But one of the biggest obstacles to achieving that end is the beginning. When do you begin? How do you begin? Can you even begin? As we start this thought-sharing journey, and in the spirit of this column’s title—which celebrates the potency of “first attempts”—this maiden essay is about the art of beginning.

In art, there are two layers of beginning: beginning an artwork and beginning an art career. These two are strongly related, but distinct. The first involves the birth of an idea—a concept or image the artist must birth into a tangible, absorbable form. The discipline of art production is a tricky engagement requiring a balancing act of inspiration, motivation, temperament, spontaneity, and unpredictability. It involves happy (or unhappy) accidents, unforeseen interruptions, and the ultimate motivators: the deadline and the bills to pay.

The second layer is relational. It is the act of putting oneself out there to engage with an audience of critics, patrons, fellow artists, and the public. In this layer, the artist-artwork-audience interplay forms what American philosopher Arnold Berleant calls “the aesthetic field,” where art meets audience in a totally new occurrence of an experiential dialogue with the art you created. And once an artist engages in the art world, in what French sociologist Pierre Bourdieu explained as the “field of cultural production,” the artist submits their work for judgment—subject to metrics of good or bad, cool or uncool, relatable or alienating.
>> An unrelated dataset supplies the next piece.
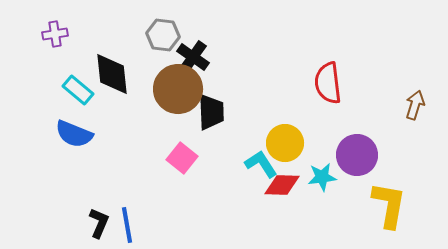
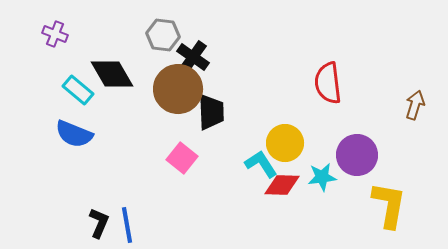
purple cross: rotated 30 degrees clockwise
black diamond: rotated 24 degrees counterclockwise
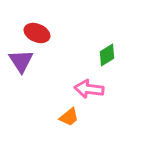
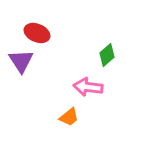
green diamond: rotated 10 degrees counterclockwise
pink arrow: moved 1 px left, 2 px up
An art career is a constant engagement in this field. Often, we exist in the gray areas, tagging and pulling and being blown here and there to some level of attention and appreciation (or lack thereof). We constantly negotiate the relevance of our art to an art world that we, in turn, constantly evaluate for meaning.

Having identified these two layers, we can see the layers of blockage: fear, insecurity, self-doubt, and competition. But we can also trace the layers of excitement, freedom, discovery, depth of interaction, and fulfillment. As artists, we must navigate these multilayered beginnings. The creative process can be a steady pace of excitement, but it can also be an intense tug-of-war between thrill and terror. The worst-case scenario is when fear takes over.

Fear is the antithesis of beginning. Author Elizabeth Gilbert explained this in her book Big Magic, noting that fear must only be a passenger in creativity’s car—never the driver. We face the fear of making mistakes, fear of being disliked, fear of unfinished work, fear of comparison, fear of one’s own fears, fear of putting so much effort for no foreseeable return, and the fear of “not making it” (whatever “making it” means to you).

Sometimes, fear disguises itself as something else—a headache, a stomachache, a sudden obsession with organizing your studio, or re-priming your canvases multiple times. You may want so badly to begin, but you are too scared to take the first step, so you fill your days with reasons not to. Sounds familiar? That’s because you are not the only one experiencing detours and engine failure when fear is in the driver’s seat.

The antidote to fear is beginning.

To begin is a decision. It is independent of your mood, separate from how nicely the light falls from your window, and divorced from your level of confidence. Regardless of whether or not you can control the outcome and how intensely intrusive fear becomes, to begin is to decide to begin and act upon that decision. When you delay beginnings, you allow fear to take up more space than it should. As Gilbert suggests, let fear be a welcomed guest in the back seat, but you have to start the car.

Once you start moving, you will learn, enjoy, and reach your flow. Yes, the act of doing presents new obstacles, but the act of creating dissipates the noise. Art-making, being one with your art, is always stronger than the fear.

While there are great moments to start an artwork (e.g., when materials are available, the weather cooperates, or when you simply have the time), there is no prescribed time to begin an art career.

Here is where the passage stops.